Provost and Vice-President (Academic)Appointed as Western’s Provost and Vice-President (Academic) for a five-year term on July 1, Fred Longstaffe has a track record in leadership roles since coming to Western in 1987.
Longstaffe was Science Dean from 1999 until his appointment as Provost and Chair of the Department of Earth Sciences from 1993 to 1999. He played an instrumental role in the merger of Geology and Geophysics to create the Earth Sciences department in 1993. In addition, he has been an active member of Senate and Board of Governors.
While carrying administrative duties, teaching and research have remained important to Longstaffe. He has frequently appeared on the USC Teaching Honor Roll and he received the E.G. Pleva Teaching Award in 2005.
Longstaffe received a BSc in geology from the University of Windsor in 1978 and PhD from McMaster University in 1978. His research interests include stable isotope geology and ecology, oil sands and heavy oil deposits, clay mineralogy and environmental geochemistry. Approximately 15 years ago, Longstaffe established the Stable Isotope Laboratory at Western and has received various awards for his research contributions.

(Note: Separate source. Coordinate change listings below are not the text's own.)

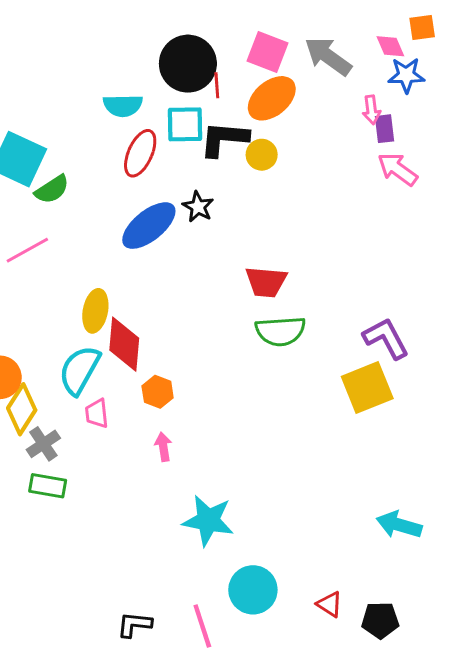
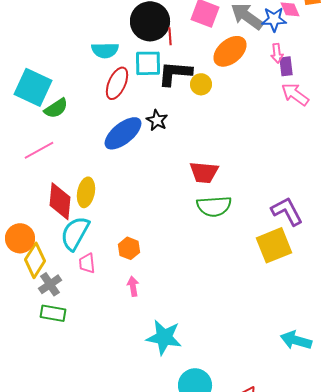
blue star: (406, 75) -> (274, 19), moved
orange ellipse: (272, 98) -> (230, 51), moved
red diamond: (124, 344) -> (60, 201), moved

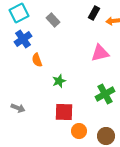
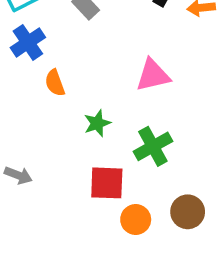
pink triangle: (100, 53) -> (153, 75), moved
green cross: (105, 94) -> (153, 146), moved
brown circle: (106, 136) -> (188, 212), moved

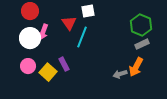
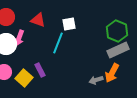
white square: (88, 11) -> (69, 24), moved
red triangle: (69, 23) -> (38, 20), moved, turned -35
gray rectangle: (142, 44) -> (118, 50), size x1.5

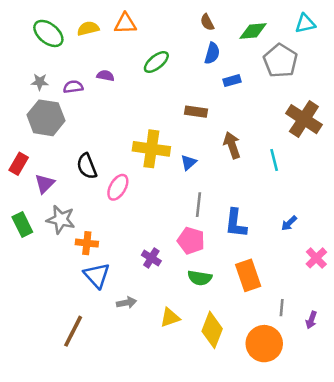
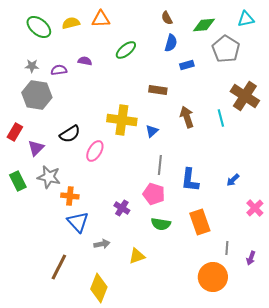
cyan line: (274, 160) -> (221, 118), moved
black semicircle: (87, 166) -> (70, 134), turned -100
yellow diamond: (212, 330) -> (99, 288), moved

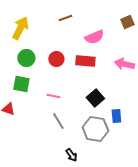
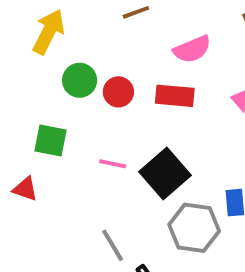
green circle: (26, 58) -> (80, 80), moved
black square: (95, 98) -> (165, 173), moved, size x1.4
gray line: (58, 121) -> (113, 245), moved

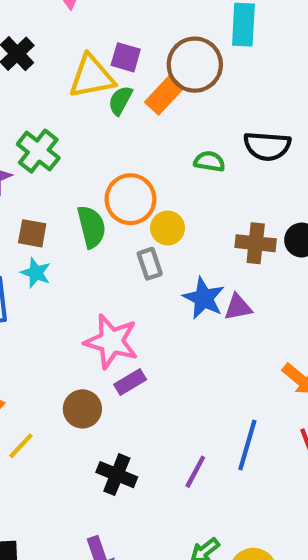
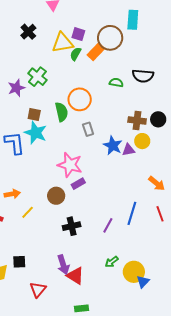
yellow circle: (168, 228) -> (142, 141), moved
cyan star: (36, 273) -> (36, 133), size x1.6
black cross: (117, 475) -> (72, 226), turned -36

Longstaffe says he didn’t expect to be honoured with the award.
“I am very grateful to the people that did all the work to nominate me. I was very touched that folks thought I could still contribute in all those areas, despite my current role.”
Friends and acquaintances describe Longstaffe as an effective team builder who is supportive of staff and faculty and who has a capacity for seeing the bigger picture.
“He is unique among applicants for this award, in that he has retained an enthusiasm and passion for both teaching and research, despite having extensive administrative responsibilities,” says one of the nomination letters.